Flighty Airports

Overall reception

  • Many travelers, including heavy travelers and airline employees, describe Flighty as a stand‑out app they rely on regularly.
  • Others find it overhyped or “prettier than useful,” and some prefer FlightAware, Flightradar24, airline apps, or even iOS’ built‑in tracker.

Design and usability

  • Strong praise for the native iOS app’s polish, visual appeal, and thoughtful interactions; some call it a showcase of long‑term craft.
  • Counter‑views say it prioritizes aesthetics over clarity: tiny/low-contrast duration text, no or poor surfacing of boarding time/countdown, aggressive use of red for trivial delays, and “bubbly” fonts that feel unserious for stressful situations.
  • Map behavior is criticized: odd airport label priorities (e.g., smaller airports appearing before major hubs), labels blinking in and out on zoom/pan, and awkward iPad layouts.
  • The web “airports” site is seen as much rougher than the app, with overflowed text, confusing tables, and limited similarity to the core product.

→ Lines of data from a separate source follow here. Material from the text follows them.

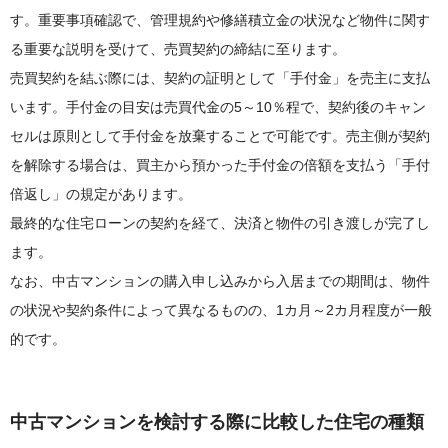
す。重要事項確認で、管理規約や修繕積立金の状況など物件に関す
る重要な説明を受けて、売買契約の締結に至ります。
売買契約を結ぶ際には、契約の証明として「手付金」を売主に支払
います。手付金の目安は売買代金の5～10％程で、契約後のキャン
セルは原則として手付金を放棄することで可能です。売主側が契約
を解除する場合は、買主から預かった手付金の倍額を支払う「手付
倍返し」の規定があります。
最終的な住宅ローンの契約を経て、決済と物件の引き渡しが完了し
ます。
なお、中古マンションの購入申し込みから入居までの期間は、物件
の状況や契約条件によって異なるものの、1カ月～2カ月程度が一般
的です。
中古マンションを検討する際に比較した住宅の種類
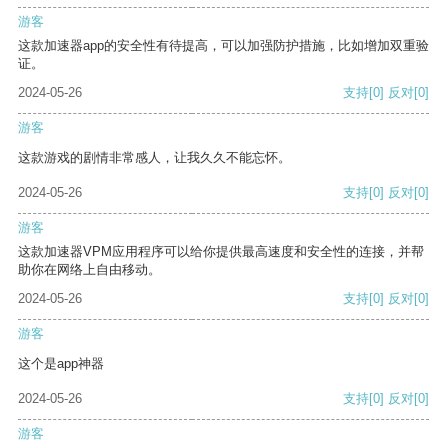
游客
这款加速器app的安全性有待提高，可以加强防护措施，比如增加双重验
证。
2024-05-26
支持
[0]
反对
[0]
游客
这款游戏的剧情非常感人，让我久久不能忘怀。
2024-05-26
支持
[0]
反对
[0]
游客
这款加速器VPM应用程序可以给你提供最高速度和安全性的连接，并帮
助你在网络上自由移动。
2024-05-26
支持
[0]
反对
[0]
游客
这个是app神器
2024-05-26
支持
[0]
反对
[0]
游客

Airports feature and web interface

  • Some like the new global airport disruption view, TV mode, and unified departure/arrival boards, especially for problematic airports or office displays.
  • Others fear it signals loss of focus from “my flights,” or question the practical value of aggregate delay stats.
  • A few point out inconsistencies in how airports are colored (e.g., “normal” vs “minor issues” not matching basic percentages) and that nearby-airport delays may mostly be spillover from a single problem hub.
  • Complaints that the web view hides detail behind the app, shows only a narrow time window, and resets the map on back navigation.

Data quality and notifications

  • Many report Flighty consistently beating airlines on delay/cancellation/gate-change alerts, sometimes by hours, enabling rebooking or better use of layover time.
  • Others cite notable glitches (e.g., flights shown as having departed early or wildly wrong delays) and argue there should be better sanity checks.
  • Some note that reliability depends heavily on airline data feeds; others suggest cross‑checking with airport data.

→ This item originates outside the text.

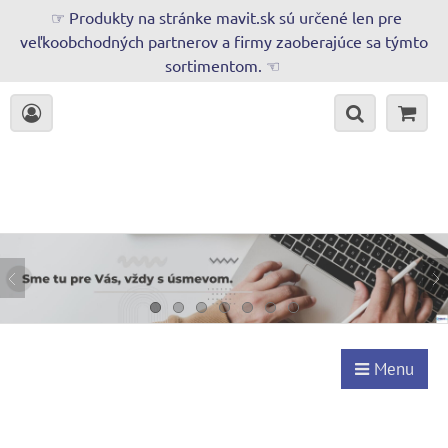
☞ Produkty na stránke mavit.sk sú určené len pre
veľkoobchodných partnerov a firmy zaoberajúce sa týmto
sortimentom. ☜
Menu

Use cases and perceived value

  • Heavy or professional travelers (crew, touring staff, frequent flyers) find substantial value: catching cancellations early, optimizing sleep and lounge time, knowing inbound aircraft status on the lock screen.
  • Light or leisure travelers are split: some gladly pay for reduced stress; others see little benefit over “on plane / not on plane” status or find the price excessive for a few trips a year.

Pricing and platform choices

  • App is iOS/mac‑only with a subscription model (weekly, monthly, annual, lifetime tiers). Some see this as justified by expensive data sources and the affluent, travel-heavy iOS user base.
  • Others are frustrated by the lack of Android support or confused by seemingly duplicated in‑app purchase entries.
  • Several argue focusing on one platform keeps quality high and complexity manageable; others believe an Android version should be feasible given reported revenue.

Requested or missing features

  • Frequent requests: boarding time/countdown, more reliable/nuanced delay coloring, hotel reservation integration, longer airport boards, better airport label stickiness when scrolling, improved airport selection logic, and security/TSA wait-time estimates.
  • There is skepticism about the feasibility of accurate security-line tracking without official data or heavy privacy trade‑offs.